Beginning at the line that holds "GHAWY News: 148", copy the material below exactly through its last line.

****************************************

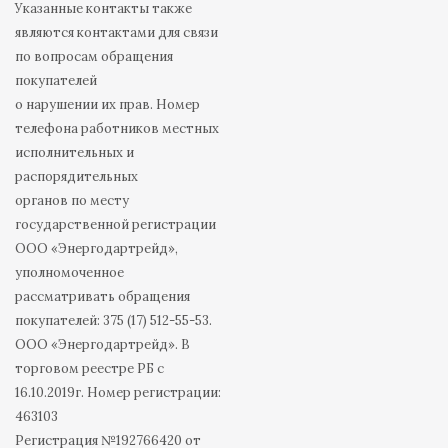
Указанные контакты также
являются контактами для связи
по вопросам обращения
покупателей
о нарушении их прав. Номер
телефона работников местных
исполнительных и
распорядительных
органов по месту
государственной регистрации
ООО «Энергодартрейд»,
уполномоченное
рассматривать обращения
покупателей: 375 (17) 512-55-53.
ООО «Энергодартрейд». В
торговом реестре РБ с
16.10.2019г. Номер регистрации:
463103
Регистрация №192766420 от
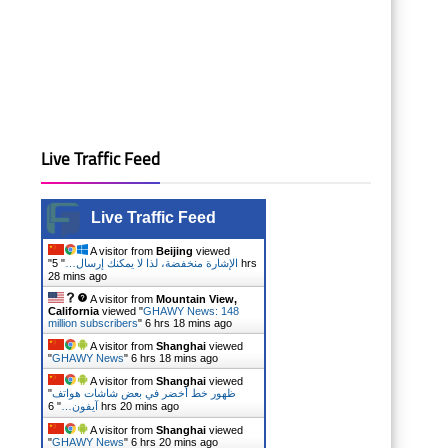
Live Traffic Feed
Live Traffic Feed
A visitor from
Beijing
viewed
"
5 hrs
"
الإشارة منخفضة، لذا لا يمكنك إرسال…
28 mins ago
A visitor from
Mountain View,
California
viewed "
GHAWY News: 148
million subscribers
"
6 hrs 18 mins ago
A visitor from
Shanghai
viewed
"
GHAWY News
"
6 hrs 18 mins ago
A visitor from
Shanghai
viewed
"
ظهور خط أخضر في بعض شاشات هواتف
"
آيفون…
6 hrs 20 mins ago
A visitor from
Shanghai
viewed
"
GHAWY News
"
6 hrs 20 mins ago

****************************************

● **ANSWER**:
GHAWY News: 148
million subscribers
"
6 hrs 18 mins ago
A visitor from
Shanghai
viewed
"
GHAWY News
"
6 hrs 18 mins ago
A visitor from
Shanghai
viewed
"
ظهور خط أخضر في بعض شاشات هواتف
"
آيفون…
6 hrs 20 mins ago
A visitor from
Shanghai
viewed
"
GHAWY News
"
6 hrs 20 mins ago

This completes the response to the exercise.